Wielogodzinne opóźnienia, pociągi widmo, brak informacji o nowym rozkładzie, bałagan, nerwy i upokorzeni pasażerowie - tak wyglądała w ostatnim miesiącu codzienność klientów PKP. A jak wygląda codzienność odwołanego pod koniec grudnia szefa PKP Andrzeja Wacha? Okazuje się, że całkiem różowo...

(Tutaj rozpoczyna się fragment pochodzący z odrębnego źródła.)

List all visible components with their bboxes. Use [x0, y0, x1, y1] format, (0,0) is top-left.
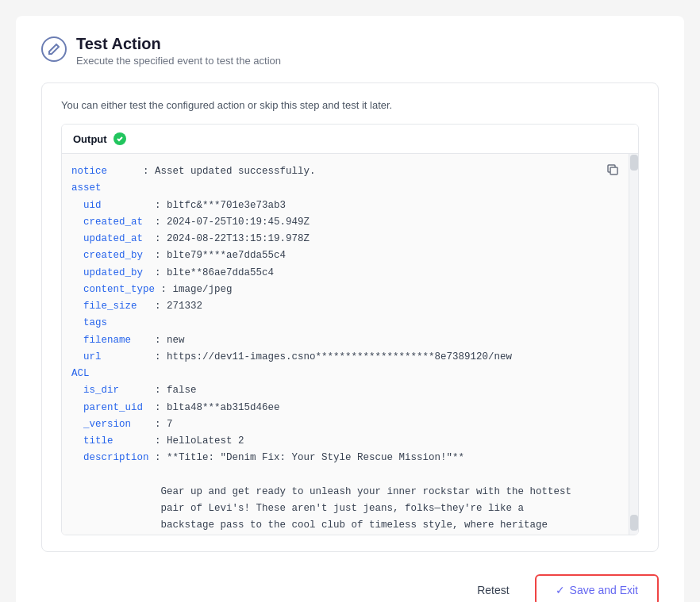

Wach został odwołany ze stanowiska prezesa zarządu PKP S.A. 30 grudnia 2010 r. Był drugą osobą (po wiceministrze infrastruktury Juliuszu Engelharcie), która poniosła odpowiedzialność za kolejowy bałagan. Okazuje się jednak, że odwołany prezes nie musi się martwić o swoją przyszłość. Jak dowiedzieliśmy się w PKP, na stanowisku szefa spółki i dyrektora generalnego Wach zarabiał miesięcznie 13 348,84 zł netto. I tyle samo, po okresie trzymiesięcznego wypowiedzenia, będzie dostawał przez rok.
Przeczytaj koniecznie: PKP wozi Polaków jak bydło, a posłów jak królów
- Andrzej Wach jest objęty umową o zakazie konkurencji, zakazującej mu po rozwiązaniu stosunku pracy podejmowania przez rok pracy w firmach prowadzących działalność konkurencyjną wobec spółek Grupy PKP. Przez ten czas będzie otrzymywał co miesiąc równowartość pensji - informuje nas Łukasz Kurpiewski, rzecznik prasowy Grupy PKP.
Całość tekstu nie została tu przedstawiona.